I giudici di merito, invece, avevano riconosciuto il diritto alla NASpI, pertanto l’Istituto ha impugnato la decisione sostenendo che la facoltà di opzione, pur prevista dalla giurisprudenza costituzionale, dev’essere esercitata entro un termine certo, individuato nella prassi amministrativa, pena la stabilizzazione del trattamento già in godimento.
La Corte di Cassazione rigetta il ricorso dell’INPS, affermando come l’esercizio del diritto di opzione tra AOI e NASpI non sia soggetto ad alcun termine di decadenza in assenza di una previsione legislativa espressa, non potendosi attribuire tale funzione regolativa a una circolare amministrativa.
Il ragionamento degli Ermellini si sviluppa a partire dalla ricognizione del quadro normativo e giurisprudenziale di riferimento:
- da un lato, l’art. 11, D.Lgs. n. 22/2015, disciplina il caso del lavoratore che percepisce la NASpI e acquisisce il diritto all’assegno ordinario di invalidità, prevedendo la decadenza dalla NASpI salvo opzione, ma senza indicare alcun termine per esercitare tale scelta;
- dall’altro, la situazione speculare – lavoratore già titolare di AOI che matura i requisiti per la disoccupazione – deriva dalla sentenza della Corte Costituzionale n. 234/2011, che ha esteso il diritto di opzione anche a tale ipotesi, in deroga al regime di incompatibilità, senza introdurre limiti temporali all’esercizio della facoltà.
In questo contesto, la Corte ribadisce un principio cardine: le norme che introducono decadenze sono di stretta interpretazione e non possono essere integrate né per analogia né mediante atti amministrativi. Ne consegue che la circolare INPS n. 138/2011, nella parte in cui individua nella domanda amministrativa il momento entro cui esercitare l’opzione, non è idonea a introdurre un termine decadenziale, trattandosi di atto privo di efficacia normativa e meramente interpretativo. La Corte esclude, inoltre, che il termine possa essere ricavato in via sistematica dall’inquadramento delle prestazioni come obbligazioni alternative ai sensi degli artt. 1285 ss., c.c.: tale qualificazione presuppone, infatti, il concorso originario di più prestazioni dovute in alternativa sin dal momento genetico del rapporto, circostanza che non ricorre nel caso di specie, in cui il diritto alla NASpI matura in un momento successivo rispetto alla fruizione dell’assegno di invalidità. L’assenza di tale struttura impedisce di applicare la disciplina dell’opzione tipica delle obbligazioni alternative, inclusa la possibilità di fissare un termine per la scelta, ai sensi dell’art. 1287, c.c.

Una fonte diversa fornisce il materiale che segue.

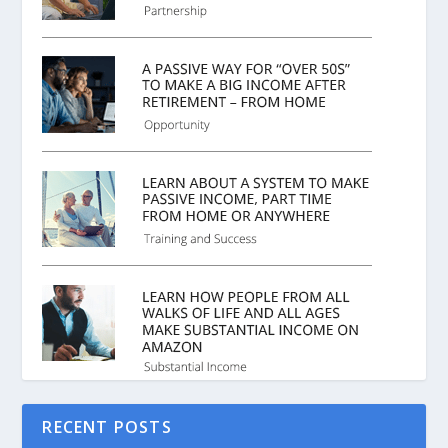
RECENT POSTS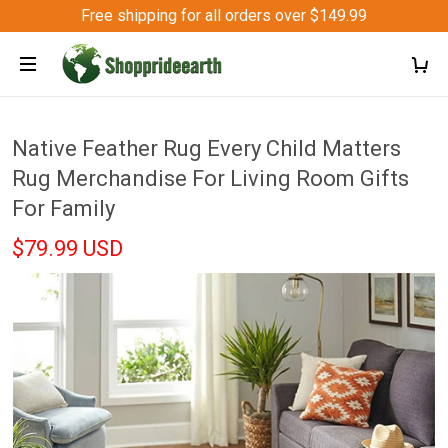
Free shipping for all orders over $149.99
Native Feather Rug Every Child Matters
Rug Merchandise For Living Room Gifts
For Family
$79.99 USD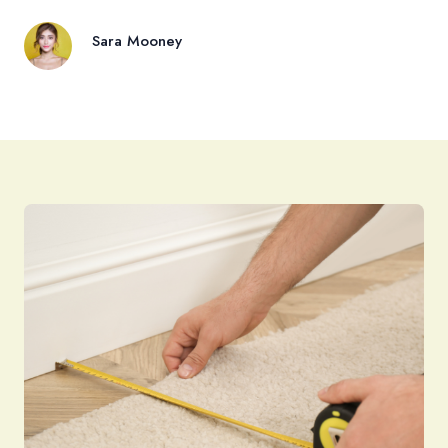
Sara Mooney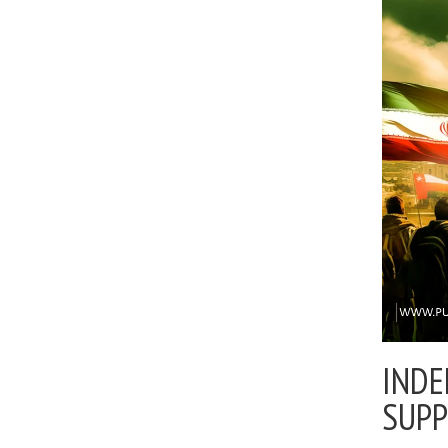
INDE
SUP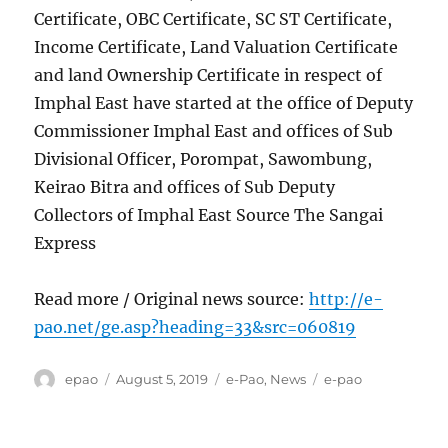
Certificate, OBC Certificate, SC ST Certificate,
Income Certificate, Land Valuation Certificate
and land Ownership Certificate in respect of
Imphal East have started at the office of Deputy
Commissioner Imphal East and offices of Sub
Divisional Officer, Porompat, Sawombung,
Keirao Bitra and offices of Sub Deputy
Collectors of Imphal East Source The Sangai
Express
Read more / Original news source:
http://e-
pao.net/ge.asp?heading=33&src=060819
Author
Posted
Categories
Tags
epao
August 5, 2019
e-Pao
,
News
e-pao
on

Pertanto, la pronuncia chiarisce che il lavoratore, una volta maturati i requisiti per la NASpI, conserva il diritto di optare per tale trattamento in sostituzione dell’AOI anche in un momento successivo alla presentazione della domanda amministrativa, senza incorrere in decadenza per il mancato esercizio immediato della scelta, fermo restando il principio di alternatività tra le 2 prestazioni, che non sono cumulabili.